One possible reason for the apparent benefits is that coffee is rich in antioxidants. Some studies suggest that as many as six cups a day are associated with benefits but many says that’s little too much because of the potential side effects of caffeine, which include insomnia, jitters and stomach upset.
Eggs cause heart disease
FALSE: Researchers have conducted a number of long-term cohort studies on eggs and heart disease, which have collectively followed several hundred thousand people. In general, the research has exonerated eggs: Eating up to six a week was not associated with a higher risk of heart attacks and strokes.
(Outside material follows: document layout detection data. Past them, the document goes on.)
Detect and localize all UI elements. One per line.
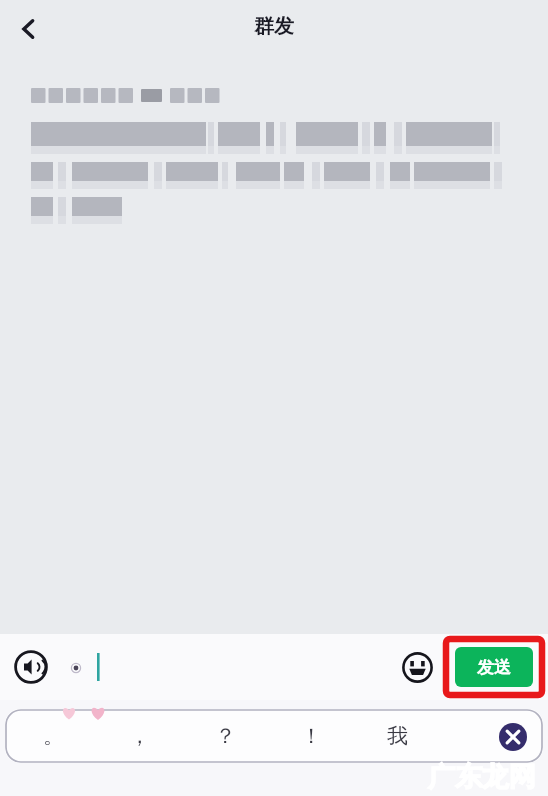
- staticText: ？: [215, 723, 236, 749]
- staticText: ，: [129, 723, 150, 749]
- button[interactable]: [60, 645, 408, 689]
- button[interactable]: 我: [354, 709, 440, 763]
- button[interactable]: Emoji: [396, 646, 438, 688]
- staticText: 群发: [254, 14, 294, 39]
- button[interactable]: ！: [268, 709, 354, 763]
- staticText: 。: [43, 723, 64, 749]
- button[interactable]: Back: [4, 5, 52, 53]
- staticText: 发送: [477, 657, 511, 678]
- button[interactable]: ？: [182, 709, 268, 763]
- staticText: 我: [387, 723, 408, 749]
- staticText: 广东龙网: [428, 760, 536, 794]
- button[interactable]: Voice input: [8, 644, 54, 690]
- button[interactable]: 发送: [455, 647, 533, 687]
- button[interactable]: Close keyboard: [496, 720, 530, 754]
- button[interactable]: ，: [96, 709, 182, 763]
- staticText: ！: [301, 723, 322, 749]
- button[interactable]: 。: [10, 709, 96, 763]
So how can this be if egg yolks are high in cholesterol? Most of our cholesterol is made by the liver, which ramps up production when we eat saturated and trans fats. But cholesterol from food appears to have little impact on most people’s cholesterol levels. And in people it does affect — so- called hyper-responders — studies show there can be an increase in good (HDL) cholesterol along with the bad kind, which offsets heart disease risk.
Eggs are relatively low in saturated fat, and they contain unsaturated fats, which may be beneficial. Plus, they’re a good source of protein and several vitamins and minerals.
Fish oil protects your heart
TRUE: Decades ago, scientists discovered that Greenland Eskimos rarely died from heart disease despite a diet high in fat from fish. Researchers theorised that the fish fat was somehow protective, an idea that subsequent research has largely supported. Several studies show that people who regularly eat fish are less likely to die of heart disease than those who don’t.
The key ingredients appear to be the omega-3 fatty acids EPA and DHA, which are found in most fishes but especially in oily ones such as salmon, mackerel, trout, sardines and tuna.
The American Heart Association recommends eating oily fish at least twice a week. People with heart disease are advised to get twice as much, or 1,000 milligrams per day of EPA and DHA combined.
Nuts are good for the heart
TRUE: Once regarded as high-fat nutritional villains to be avoided at all costs, nuts are now touted as a health food that can ward off heart disease. Several large cohort studies (the type in which people are asked about their dietary habits and then followed for years or decades) have consistently found lower odds of heart disease and heart-related deaths among nut eaters, regardless of sex, age, or occupation.
Nuts also appear to decrease inflammation in arteries, which may contribute to heart attacks. All nuts are relatively high in unsaturated fats, which are thought to be good for the heart. But overindulging can lead to extra pounds.
Chocolate is good
HALF-TRUE: Cocoa, a main ingredient in chocolate, is high in antioxidants known as flavanols, which are also found in red wine, tea and certain fruits. Though the evidence overall is mixed, some cohort studies have linked high flavanol intake with lower rates of heart-related deaths. Generally, dark chocolate is higher than milk chocolate in flavanols.
Small, short-term experiments show that chocolate (especially the dark variety) can lower blood pressure, reduce inflammation in arteries and reduce blood clotting. Even though it’s relatively high in saturated fat, studies show that chocolate doesn’t raise LDL cholesterol and may even lower it. Look for products that list cocoa or chocolate liquor — and not sugar — as the first ingredient.